We also joined various nature charities during lockdown (to keep my daughter occupied outside!) which had a wealth of information on creating and maintaining habitats – Bat Conservation, Friends of the Earth, Bees for Development, Woodland Trust and the Wildlife Trust were particularly useful. In fact their websites contain as much information as you are likely to need, including plans for making bird boxes, and your local bee-keepers Facebook group will also be a great point of contact.

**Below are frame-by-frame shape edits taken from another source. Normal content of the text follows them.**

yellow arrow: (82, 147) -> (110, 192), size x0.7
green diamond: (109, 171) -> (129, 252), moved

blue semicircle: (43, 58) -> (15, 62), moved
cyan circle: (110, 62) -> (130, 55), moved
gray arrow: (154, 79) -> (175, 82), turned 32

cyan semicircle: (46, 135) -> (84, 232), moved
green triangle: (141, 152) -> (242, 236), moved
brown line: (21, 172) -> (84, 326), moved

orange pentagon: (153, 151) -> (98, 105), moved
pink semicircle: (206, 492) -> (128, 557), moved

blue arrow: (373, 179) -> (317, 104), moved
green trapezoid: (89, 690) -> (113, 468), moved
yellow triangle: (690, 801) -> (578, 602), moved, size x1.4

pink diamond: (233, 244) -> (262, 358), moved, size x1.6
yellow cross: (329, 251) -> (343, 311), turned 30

We added numerous bird boxes onto the farm buildings, sited on different aspects of adjoining buildings for different types of birds. Some need a ‘fly in’ cup high up in the eaves, while others need a sociable ‘terrace’ of boxes. Again, the RSPB website was incredibly helpful with planning this, and their online shop was as reasonable as anywhere else.
On some mature oak trees further out we installed three small ‘Beamaris Woodstone’ bat boxes. These too were placed on different aspects, as bats will move around to avoid the heat of the day in summer.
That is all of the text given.